A joint agreement between Bahrain and India gives us hope about the status of Indian workers and housemaids in the country. According to Gulf Daily News, the leading English daily in Bahrain:
A COMPREHENSIVE labour agreement that aims to protect the welfare of Indian workers and housemaids is to be signed between Bahrain and India next month. Overseas Indian Affairs Minister Vayalar Ravi will authorise the deal with Labour Minister Dr Majeed Al Alawi during a visit to Bahrain on December 4. They signed an initial Memorandum of Understanding (MoU) in Kumarakom, Kerala earlier this year.
"Once the final agreement is signed, Bahrain will become the fifth country in the Gulf to sign an MoU on labour and manpower co-operation with India," Mr Ravi told a Press conference at the Sheraton Hotel yesterday.
"It will have special clauses to protect housemaids who are not covered by labour laws in the Gulf, including Bahrain."

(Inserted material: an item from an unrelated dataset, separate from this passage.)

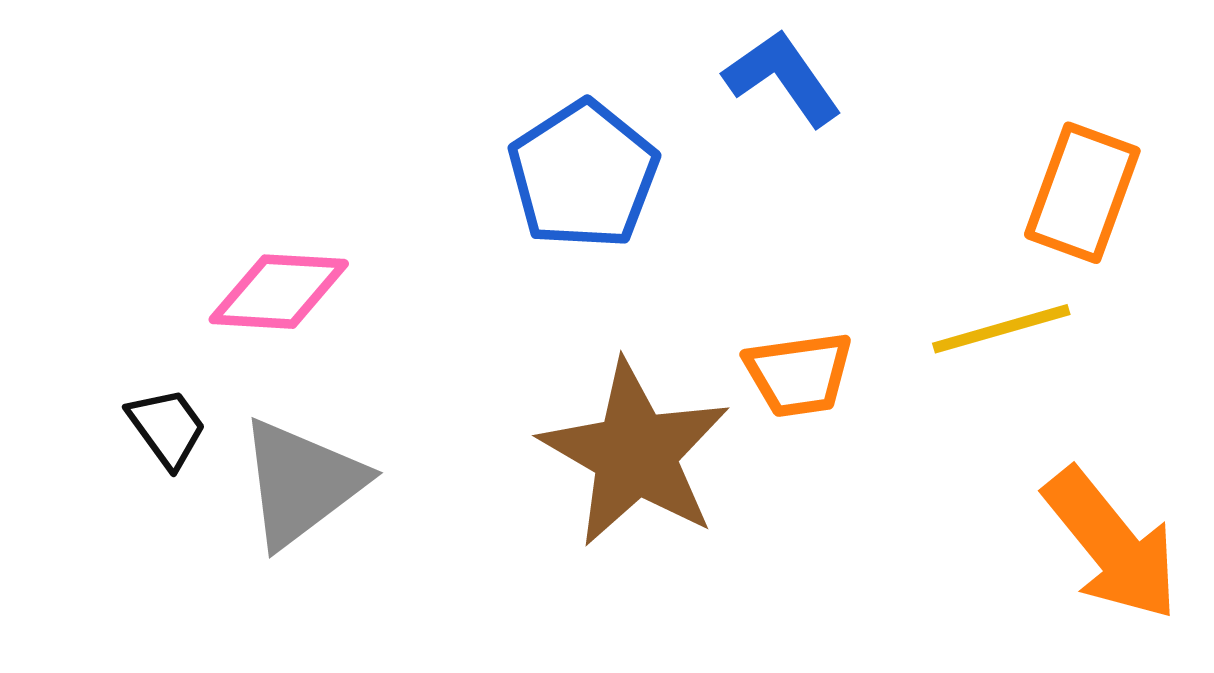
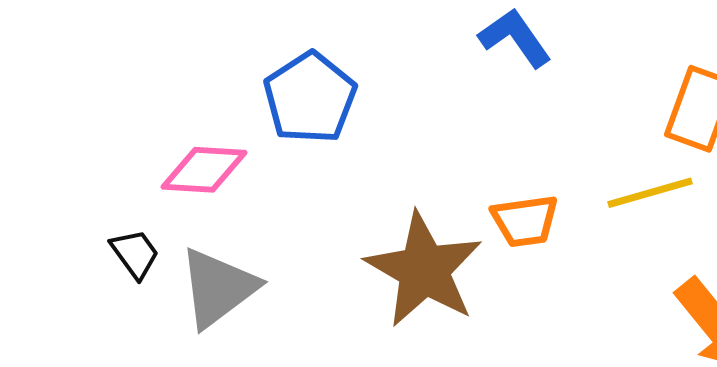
blue pentagon: (583, 175) -> (310, 98), moved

Mr Ravi said a meeting of Indian Ambassadors in the Gulf would be held in New Delhi on November 27 and 28.
"Ambassadors of a few other labour receiving countries will also attend the meeting, which will discuss various issues facing expatriate Indian workers."

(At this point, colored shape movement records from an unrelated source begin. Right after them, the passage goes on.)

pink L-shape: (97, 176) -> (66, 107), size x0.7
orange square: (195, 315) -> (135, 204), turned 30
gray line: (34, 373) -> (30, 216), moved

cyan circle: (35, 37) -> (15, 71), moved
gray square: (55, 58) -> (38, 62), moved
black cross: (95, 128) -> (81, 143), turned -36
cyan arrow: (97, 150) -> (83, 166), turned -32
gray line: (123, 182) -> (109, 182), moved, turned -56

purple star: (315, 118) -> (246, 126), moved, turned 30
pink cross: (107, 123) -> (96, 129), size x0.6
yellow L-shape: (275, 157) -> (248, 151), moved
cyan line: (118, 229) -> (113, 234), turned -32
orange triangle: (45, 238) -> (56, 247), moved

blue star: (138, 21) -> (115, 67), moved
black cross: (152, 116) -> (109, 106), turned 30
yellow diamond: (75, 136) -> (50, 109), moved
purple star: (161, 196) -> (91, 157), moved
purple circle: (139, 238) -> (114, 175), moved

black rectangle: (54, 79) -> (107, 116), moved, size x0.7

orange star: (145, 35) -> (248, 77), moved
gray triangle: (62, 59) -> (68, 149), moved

Mr Ravi said India had already signed similar MoUs with the UAE, Oman, Qatar and Kuwait. "It has gone a long way in protecting the interest of our workers.

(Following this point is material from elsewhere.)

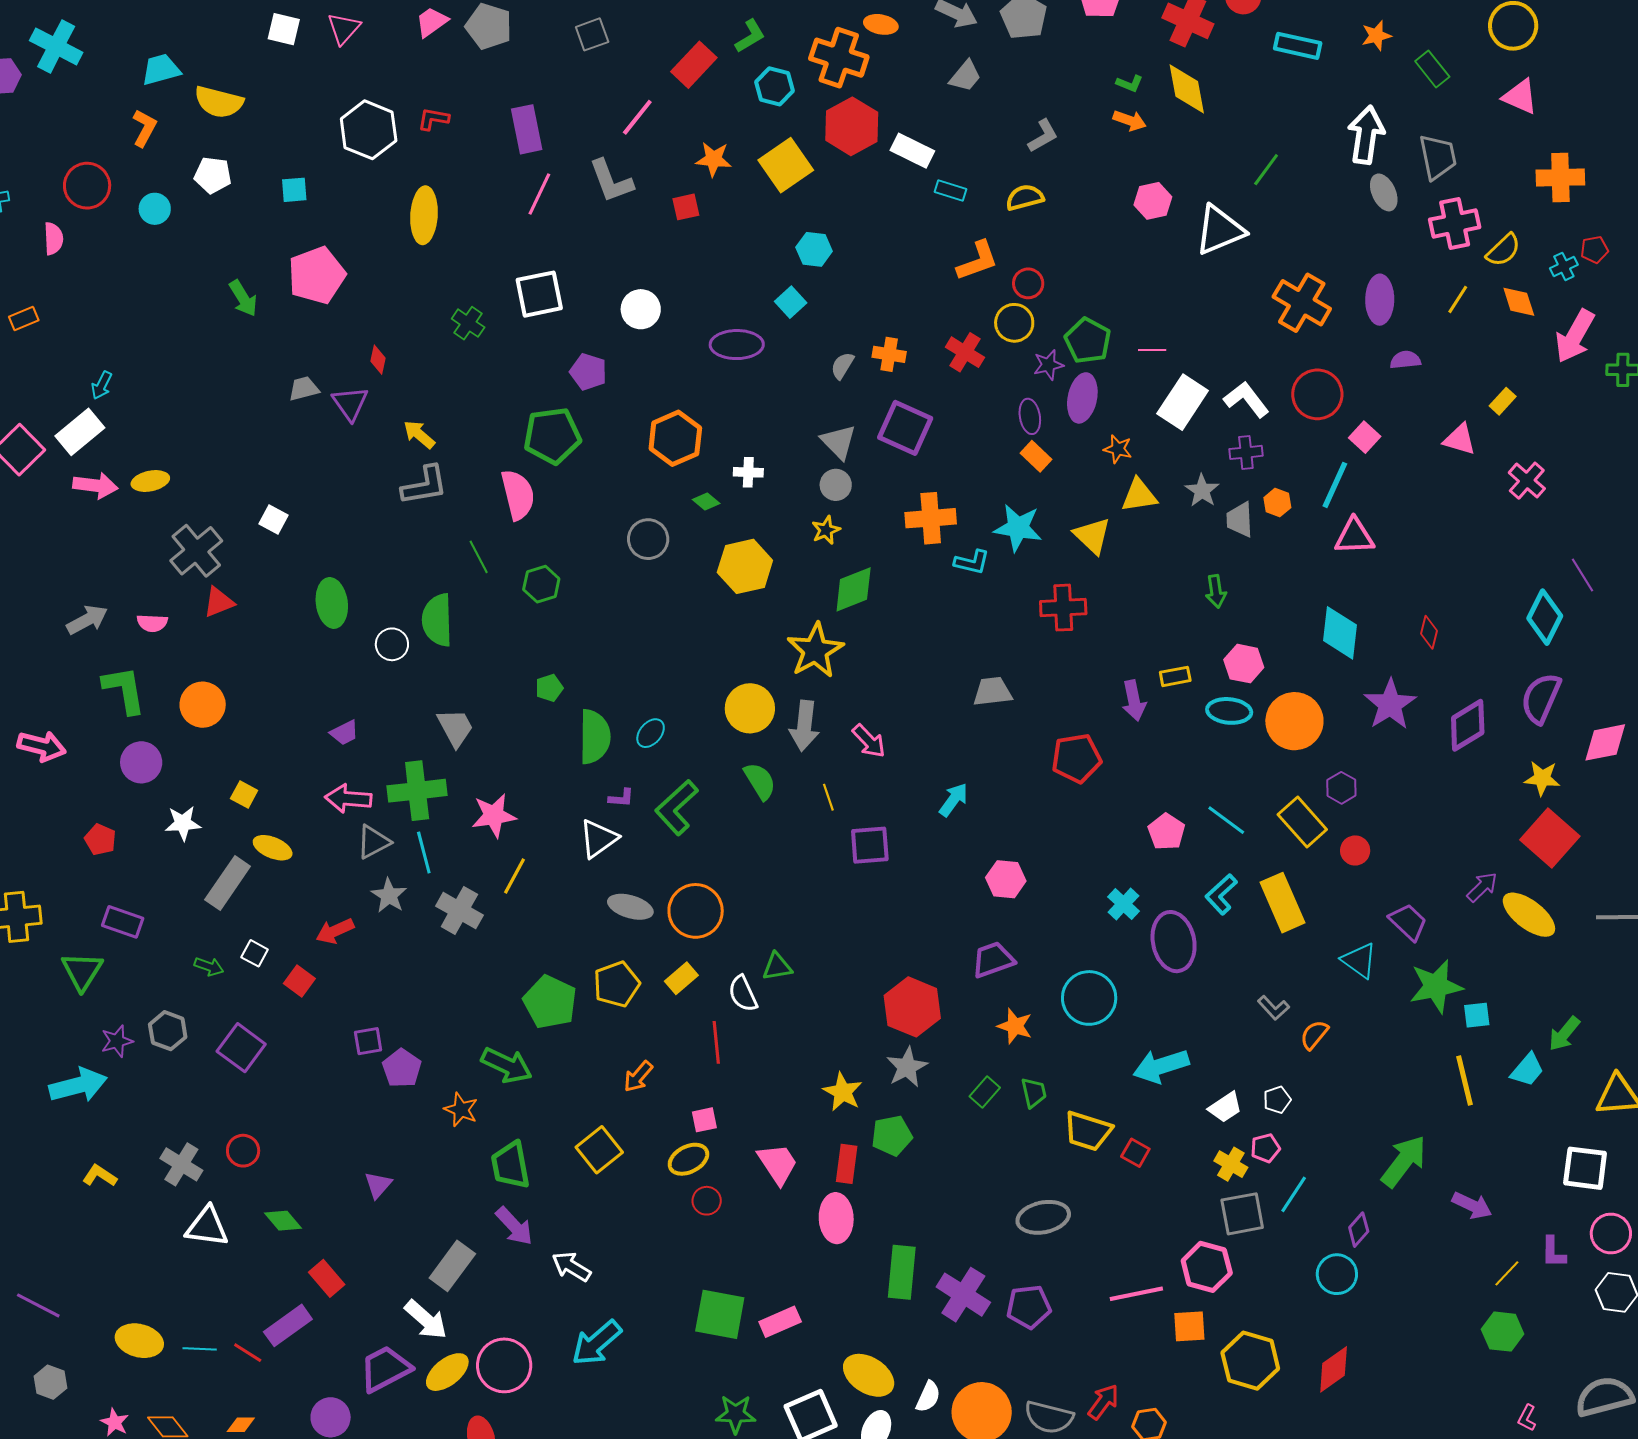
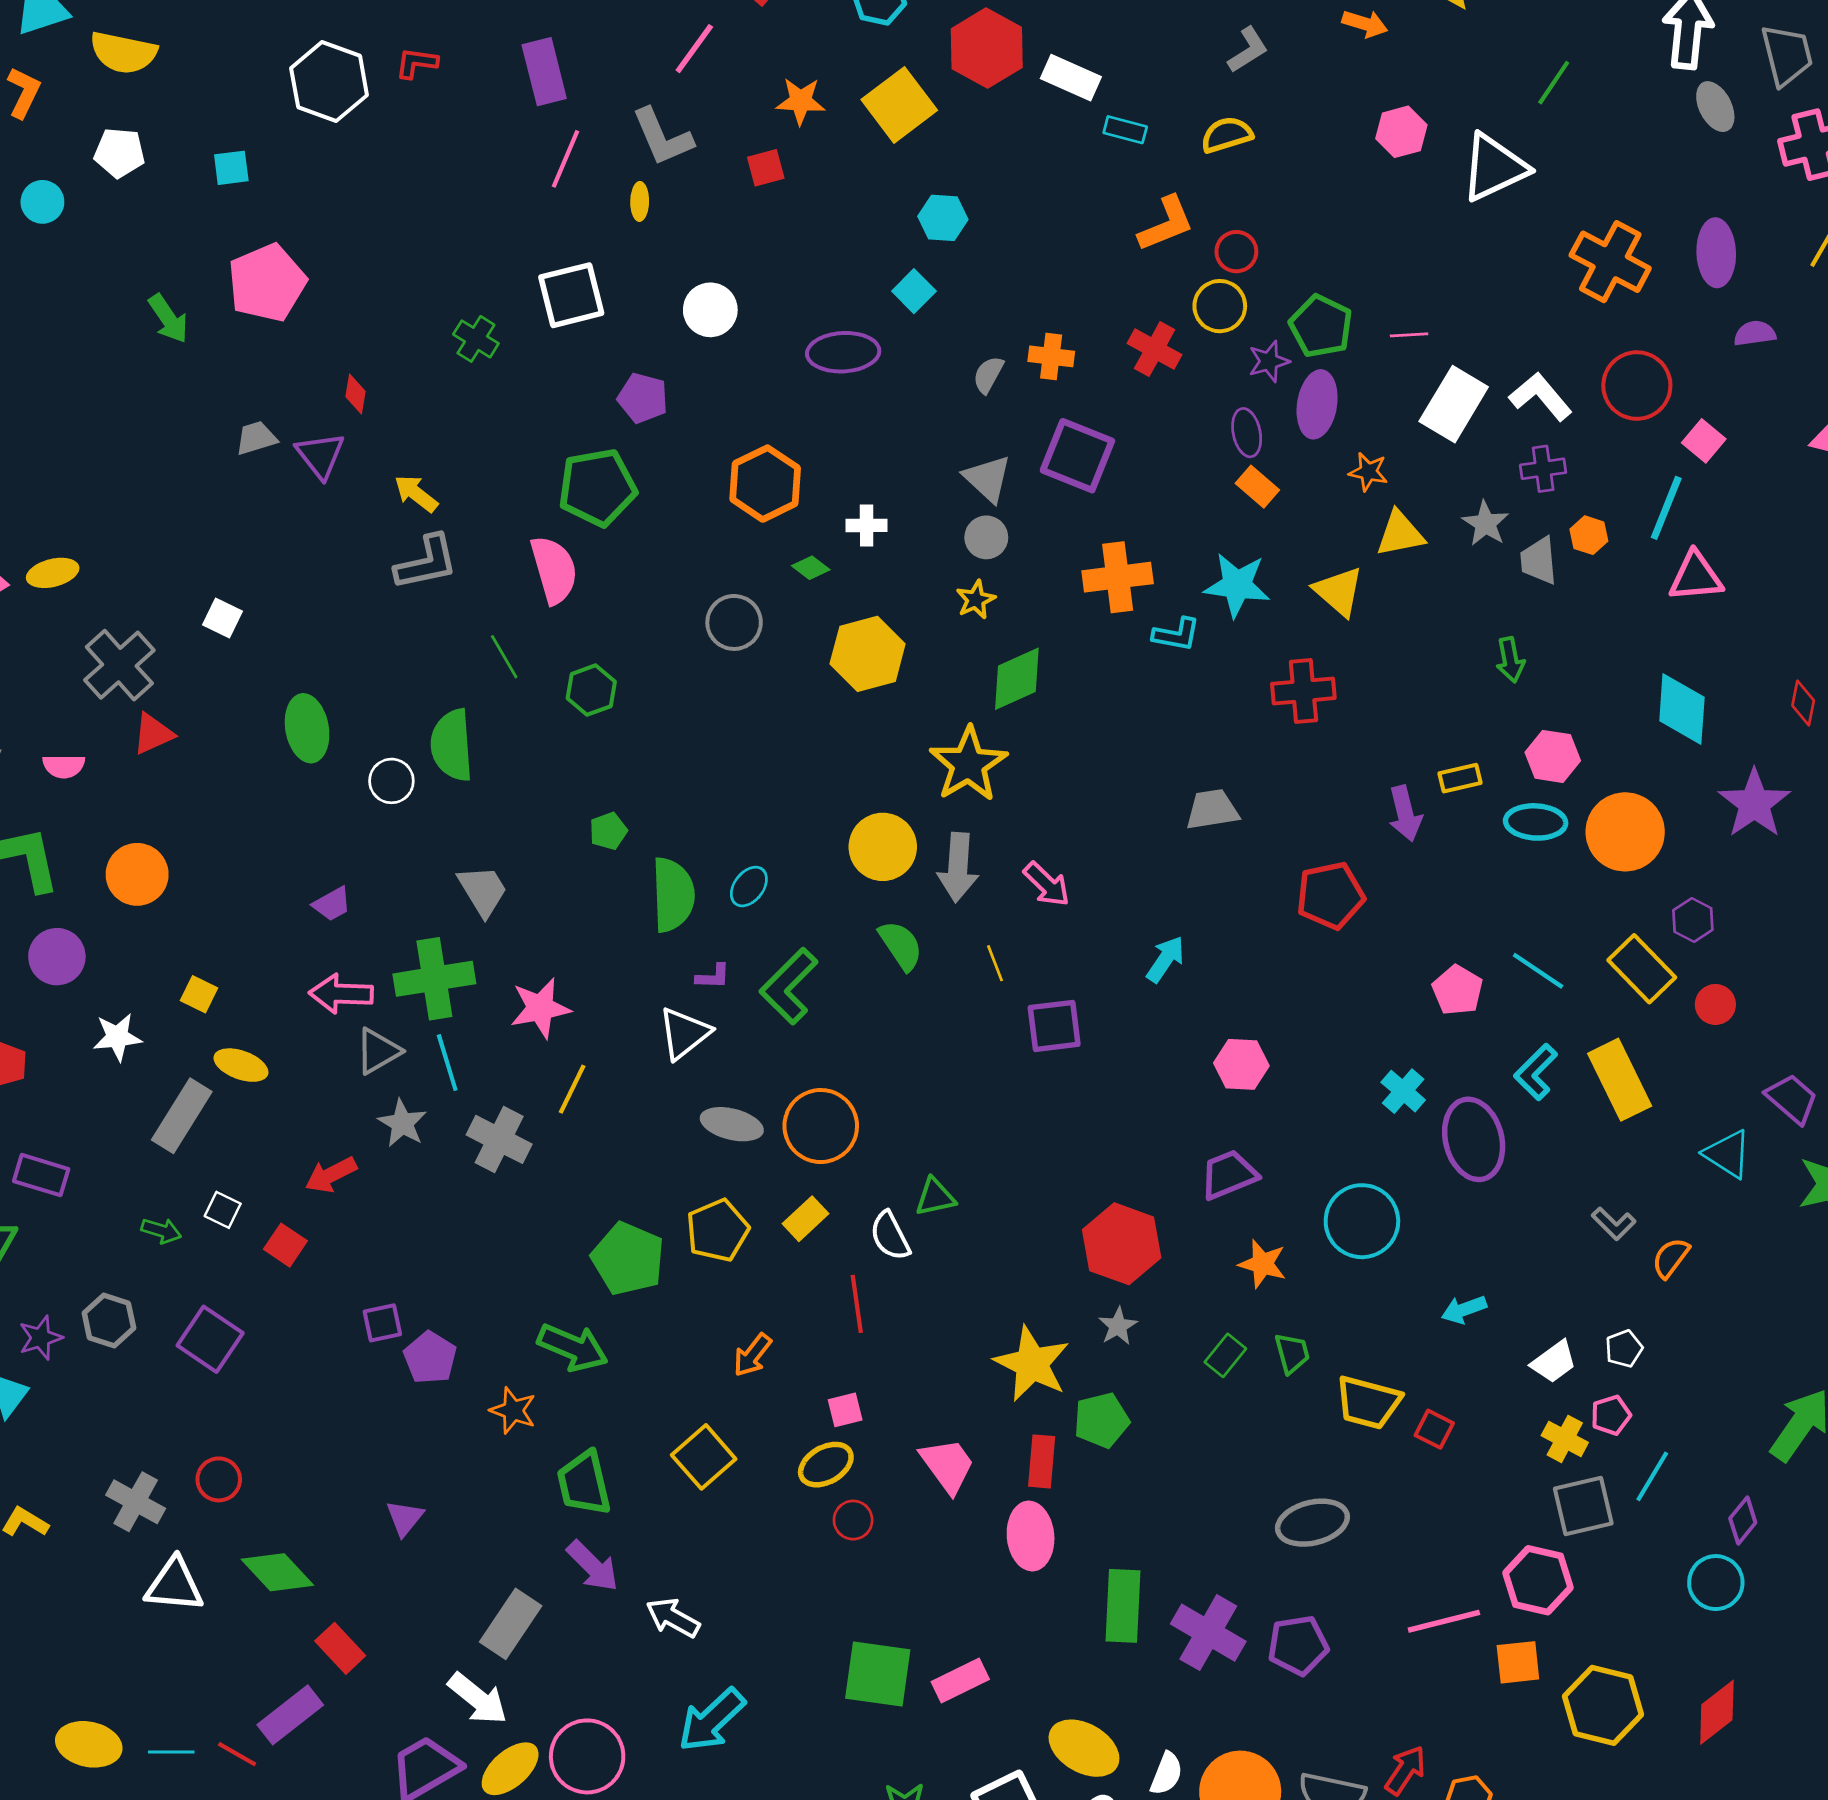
yellow ellipse: (424, 215) -> (640, 201), moved, size x0.5
cyan arrow: (1161, 1066) -> (1464, 1310), size x0.6
gray star: (907, 1067) -> (1118, 1326), size x0.7
yellow star: (843, 1092) -> (1032, 1364), size x1.4
green diamond: (283, 1221) -> (277, 1572), size x1.4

"The UAE government has issued strict guidelines to employers on improving the living and working conditions of Indian workers. More than 150 inspectors have been appointed to ensure that the guidelines are implemented."
Mr Ravi said his ministry has introduced a minimum wage of $250 to $300 (BD94.500-BD113.400) for Indian housemaids working in the Gulf. "I am happy that it has been implemented successfully in Bahrain," he said.
"Employers are also advised to provide mobile phones to housemaids to ensure that every Indian domestic worker is connected to the embassy."
Indian Ambassador Balkrishna Shetty said the MoU would help ensure the smooth flow of workers as per the requirements of the kingdom. "It will cover a clause to ensure that the right person is recruited for the right job with proper salary," he told the GDN.
"Workers should add value to the labour market and the economy here. It helps enhance productivity in all sectors."
Another highlight will be provision for joint recruitment and training of workers by both countries, said Mr Shetty.
"The MoU will go a long way in reducing the number of cases of exploitation of workers by unscrupulous agents."
Mr Ravi urged the investors from the Gulf to look at India as an investment destination.
"Power generation, petroleum and fertiliser are areas where they can invest and make profits," he said.
"The global economic crisis has not affected India the way other countries have been because of the well regulated banking system and the massive consumer market dominated by more than 350 million people from the middle class."
We sincerely hope that the situation of migrant workers in the Gulf will improve and that their rights would be legally protected, but many of us would just like to see these countries live up to their promises instead of simply making them. There is still a long way to go to secure migrant human rights and significantly improve their living conditions within the Gulf.